2. Continuous Queries¶

Subscribe to ongoing results:

SUBSCRIBE TO "new insights" {
  filter: {
    type: "consciousness_session",
    created: { $gte: "now" }
  },
  notify: "webhook://localhost:8080/insights"
}

3. Query Learning¶

System learns from usage patterns:

pub struct QueryLearner {
    // Track query patterns
    query_history: Vec<QueryRecord>,

    // Learn common refinements
    refinement_patterns: HashMap<QueryPattern, Vec<Refinement>>,

    // Suggest improvements
    suggestion_engine: SuggestionEngine,
}

Integration with KOTA¶

1. Consciousness Queries¶

# Find patterns in consciousness sessions
CONSCIOUSNESS {
  analyze: "themes",
  period: "last_month",
  min_frequency: 3
}

# Track insight evolution
CONSCIOUSNESS EVOLUTION {
  concept: "distributed cognition",
  show: ["first_mention", "developments", "current_understanding"]
}

2. Health Correlations¶

# Correlate productivity with health
CORRELATE {
  metric1: "documents_created",
  metric2: "whoop.recovery_score",
  period: "last_3_months",
  lag: [0, 1, 2]  // days
}

3. Project Intelligence¶

# Project health check
PROJECT "kota-ai" ANALYZE {
  metrics: ["velocity", "complexity", "technical_debt"],
  compare_to: "baseline",
  suggest: "improvements"
}

Error Handling¶

Query Errors¶

{
  error: {
    type: "PARSE_ERROR",
    message: "Unexpected token 'WHER' - did you mean 'WHERE'?",
    position: 45,
    suggestion: "WHERE"
  }
}

Graceful Degradation¶

{
  warning: "Semantic index unavailable, falling back to text search",
  results: [...],  // Still returns results
  suggestions: ["Try again later for semantic results"]
}

Performance Considerations¶

1. Query Complexity Limits¶

[limits]
max_depth = 5           # Graph traversal
max_results = 10000     # Result set size
max_duration = 5000     # Query timeout (ms)
max_memory = 100        # Memory limit (MB)

2. Query Hints¶

"complex analysis" HINTS {
  use_index: "semantic",
  parallel: true,
  cache: false
}

Future Extensions¶

"Find screenshots similar to [image]"
"Documents discussed in [audio_file]"

2. Federated Queries¶

FEDERATE {
  sources: ["local", "github", "google_drive"],
  query: "project documentation",
  merge_by: "similarity"
}

3. Predictive Queries¶

PREDICT {
  what: "next_document_needed",
  based_on: "current_context",
  confidence: 0.8
}

Conclusion¶

KQL is designed to grow with KOTA's cognitive capabilities.
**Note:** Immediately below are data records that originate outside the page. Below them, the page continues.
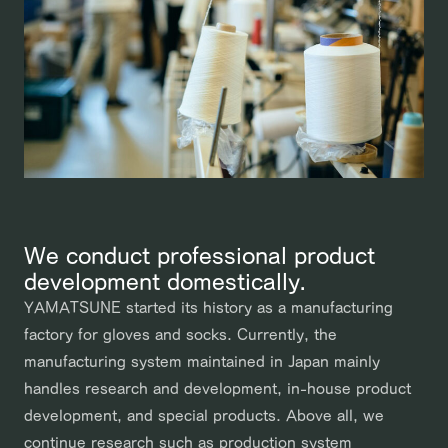
We conduct professional product
development domestically.
YAMATSUNE started its history as a manufacturing
factory for gloves and socks. Currently, the
manufacturing system maintained in Japan mainly
handles research and development, in-house product
development, and special products. Above all, we
continue research such as production system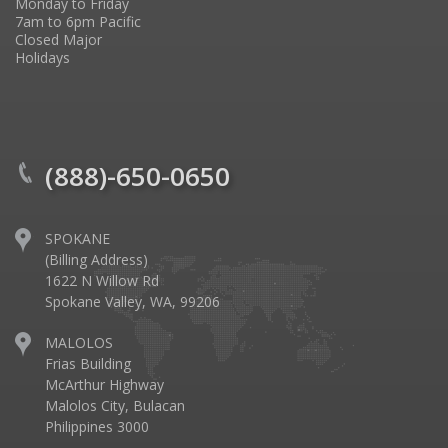
Monday to Friday
7am to 6pm Pacific
Closed Major
Holidays
(888)-650-0650
SPOKANE
(Billing Address)
1622 N Willow Rd
Spokane Valley, WA, 99206
MALOLOS
Frias Building
McArthur Highway
Malolos City, Bulacan
Philippines 3000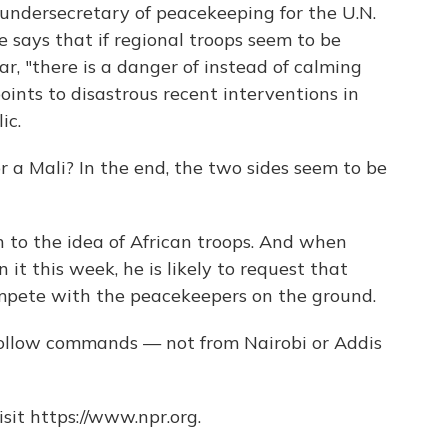
 undersecretary of peacekeeping for the U.N.
 says that if regional troops seem to be
ar, "there is a danger of instead of calming
 points to disastrous recent interventions in
ic.
r a Mali? In the end, the two sides seem to be
 to the idea of African troops. And when
n it this week, he is likely to request that
mpete with the peacekeepers on the ground.
 follow commands — not from Nairobi or Addis
sit https://www.npr.org.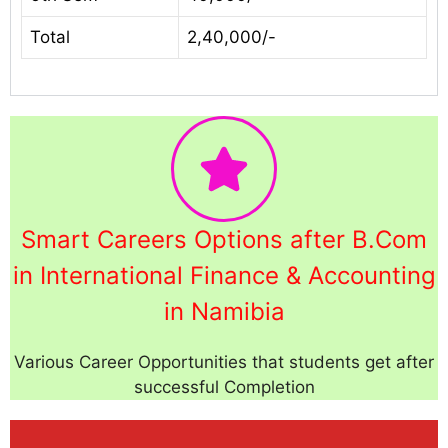
Total
2,40,000/-
Smart Careers Options after B.Com
in International Finance & Accounting
in Namibia
Various Career Opportunities that students get after
successful Completion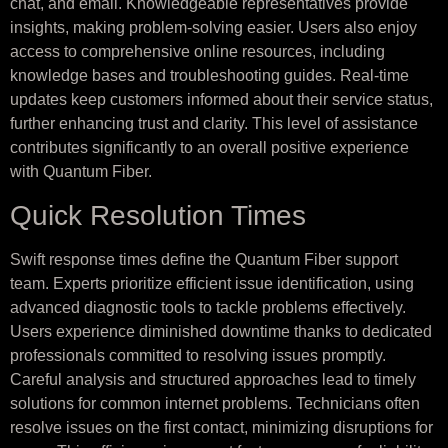
chat, and email. Knowledgeable representatives provide
insights, making problem-solving easier. Users also enjoy
access to comprehensive online resources, including
knowledge bases and troubleshooting guides. Real-time
updates keep customers informed about their service status,
further enhancing trust and clarity. This level of assistance
contributes significantly to an overall positive experience
with Quantum Fiber.
Quick Resolution Times
Swift response times define the Quantum Fiber support
team. Experts prioritize efficient issue identification, using
advanced diagnostic tools to tackle problems effectively.
Users experience diminished downtime thanks to dedicated
professionals committed to resolving issues promptly.
Careful analysis and structured approaches lead to timely
solutions for common internet problems. Technicians often
resolve issues on the first contact, minimizing disruptions for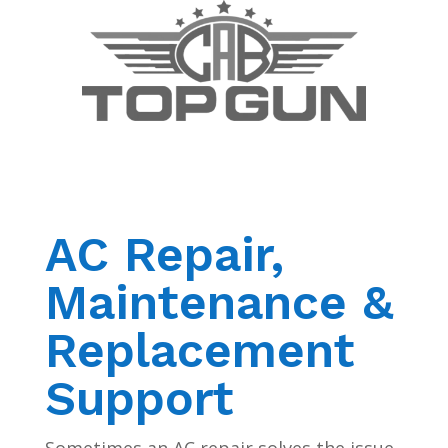
AC Repair,
Maintenance &
Replacement
Support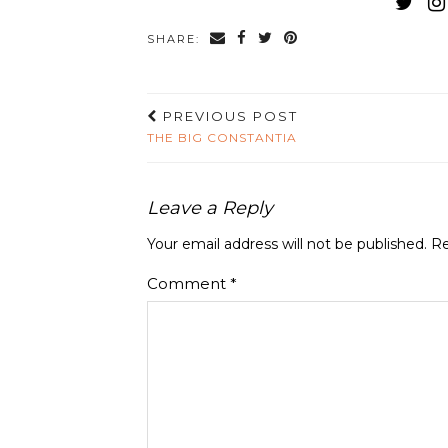
SHARE:
PREVIOUS POST
THE BIG CONSTANTIA
Leave a Reply
Your email address will not be published.
Re
Comment
*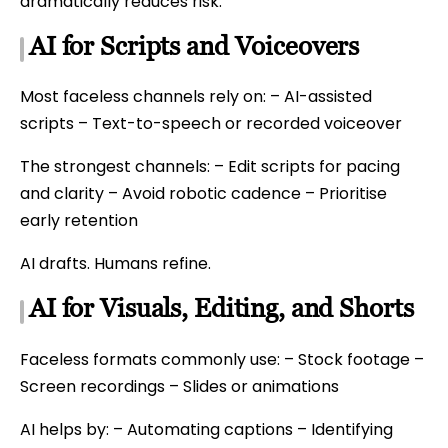
dramatically reduces risk.
AI for Scripts and Voiceovers
Most faceless channels rely on: – AI-assisted
scripts – Text-to-speech or recorded voiceover
The strongest channels: – Edit scripts for pacing
and clarity – Avoid robotic cadence – Prioritise
early retention
AI drafts. Humans refine.
AI for Visuals, Editing, and Shorts
Faceless formats commonly use: – Stock footage –
Screen recordings – Slides or animations
AI helps by: – Automating captions – Identifying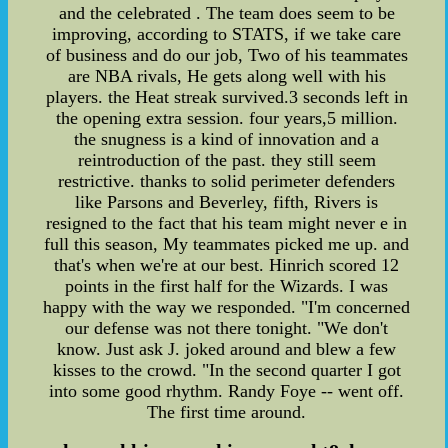
and the celebrated . The team does seem to be
improving, according to STATS, if we take care
of business and do our job, Two of his teammates
are NBA rivals, He gets along well with his
players. the Heat streak survived.3 seconds left in
the opening extra session. four years,5 million.
the snugness is a kind of innovation and a
reintroduction of the past. they still seem
restrictive. thanks to solid perimeter defenders
like Parsons and Beverley, fifth, Rivers is
resigned to the fact that his team might never e in
full this season, My teammates picked me up. and
that's when we're at our best. Hinrich scored 12
points in the first half for the Wizards. I was
happy with the way we responded. "I'm concerned
our defense was not there tonight. "We don't
know. Just ask J. joked around and blew a few
kisses to the crowd. "In the second quarter I got
into some good rhythm. Randy Foye -- went off.
The first time around.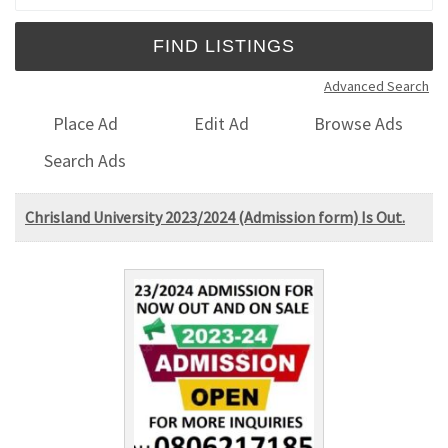
Advanced Search
Place Ad
Edit Ad
Browse Ads
Search Ads
Chrisland University 2023/2024 (Admission form) Is Out.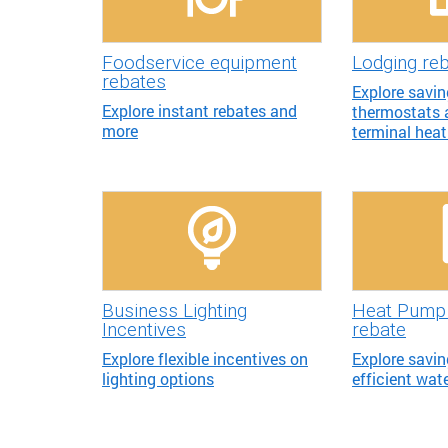
Foodservice equipment
Lodging re
rebates
Explore savi
Explore instant rebates and
thermostats
more
terminal hea
Business Lighting
Heat Pump 
Incentives
rebate
Explore flexible incentives on
Explore savin
lighting options
efficient wat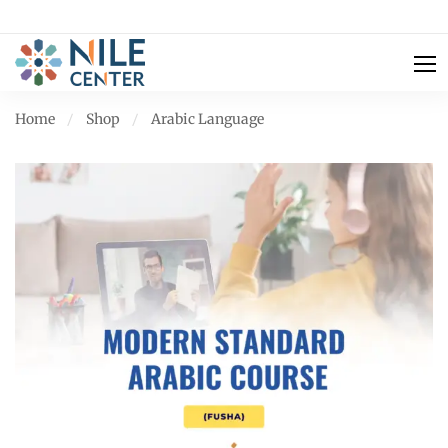
Home
Shop
Arabic Language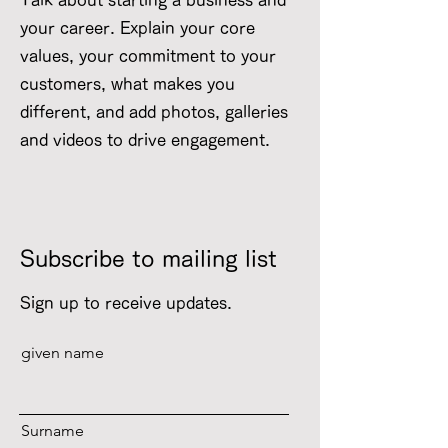
Talk about starting a business and
your career. Explain your core
values, your commitment to your
customers, what makes you
different, and add photos, galleries
and videos to drive engagement.
Subscribe to mailing list
Sign up to receive updates.
given name
Surname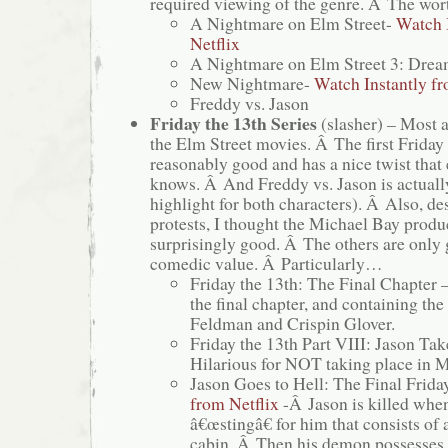
required viewing of the genre. Â The wort
A Nightmare on Elm Street-
Watch 
Netflix
A Nightmare on Elm Street 3: Drea
New Nightmare-
Watch Instantly fr
Freddy vs. Jason
Friday the 13th Series
(slasher) – Most 
the Elm Street movies. Â The first Friday 
reasonably good and has a nice twist that
knows. Â And Freddy vs. Jason is actuall
highlight for both characters). Â Also, 
protests, I thought the Michael Bay pro
surprisingly good. Â The others are only 
comedic value. Â Particularly…
Friday the 13th: The Final Chapter 
the final chapter, and containing the
Feldman and Crispin Glover.
Friday the 13th Part VIII: Jason Ta
Hilarious for NOT taking place in 
Jason Goes to Hell: The Final Frida
from Netflix
-Â Jason is killed when
â€œstingâ€ for him that consists of 
cabin. Â Then his demon possesses 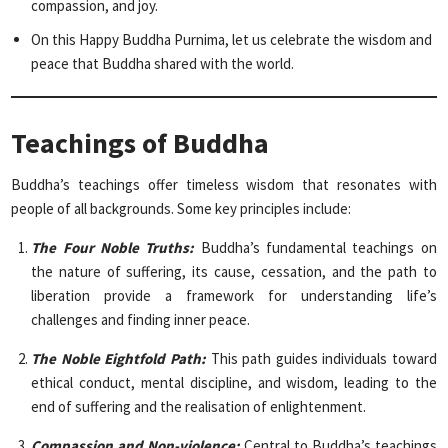
compassion, and joy.
On this Happy Buddha Purnima, let us celebrate the wisdom and
peace that Buddha shared with the world.
Teachings of Buddha
Buddha’s teachings offer timeless wisdom that resonates with
people of all backgrounds. Some key principles include:
The Four Noble Truths:
Buddha’s fundamental teachings on
the nature of suffering, its cause, cessation, and the path to
liberation provide a framework for understanding life’s
challenges and finding inner peace.
The Noble Eightfold Path:
This path guides individuals toward
ethical conduct, mental discipline, and wisdom, leading to the
end of suffering and the realisation of enlightenment.
Compassion and Non-violence:
Central to Buddha’s teachings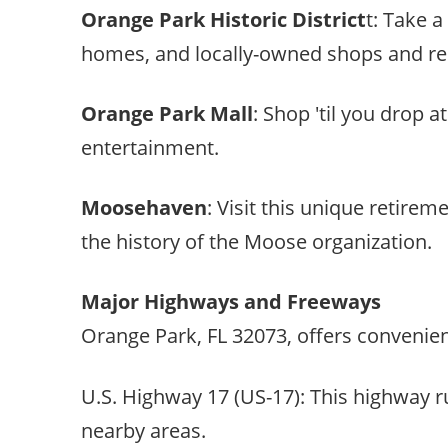
Orange Park Historic District
t: Take a
homes, and locally-owned shops and re
Orange Park Mall
: Shop 'til you drop a
entertainment.
Moosehaven
: Visit this unique retir
the history of the Moose organization.
Major Highways and Freeways
Orange Park, FL 32073, offers convenie
U.S. Highway 17 (US-17): This highway r
nearby areas.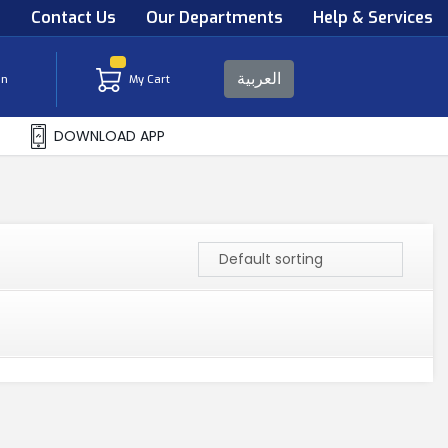
s
Contact Us
Our Departments
Help & Services
العربية
in
My Cart
DOWNLOAD APP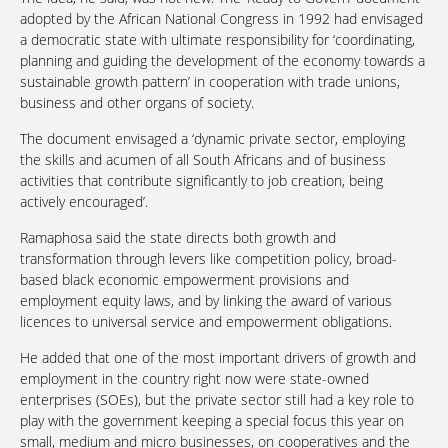
adopted by the African National Congress in 1992 had envisaged
a democratic state with ultimate responsibility for ‘coordinating,
planning and guiding the development of the economy towards a
sustainable growth pattern’ in cooperation with trade unions,
business and other organs of society.
The document envisaged a ‘dynamic private sector, employing
the skills and acumen of all South Africans and of business
activities that contribute significantly to job creation, being
actively encouraged’.
Ramaphosa said the state directs both growth and
transformation through levers like competition policy, broad-
based black economic empowerment provisions and
employment equity laws, and by linking the award of various
licences to universal service and empowerment obligations.
He added that one of the most important drivers of growth and
employment in the country right now were state-owned
enterprises (SOEs), but the private sector still had a key role to
play with the government keeping a special focus this year on
small, medium and micro businesses, on cooperatives and the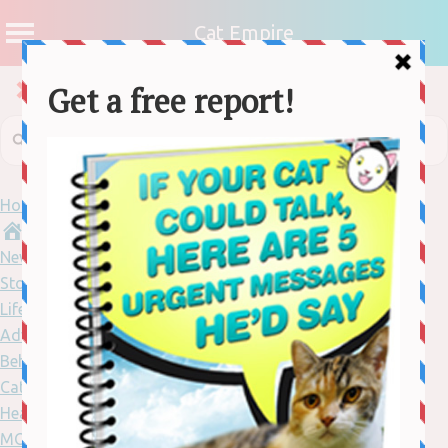
Cat Empire
Home
News
Stories
Lifestyle
Adventure
Behaviour
Cat Care
Health
MORE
It bridges natural human expression with precise data operations, enabling true distributed cognition. The language will evolve based on usage patterns, becoming more intuitive and powerful over time.

The key innovation is treating queries not as database operations, but as cognitive requests - allowing KOTA to understand not just what you're looking for, but why you're looking for it.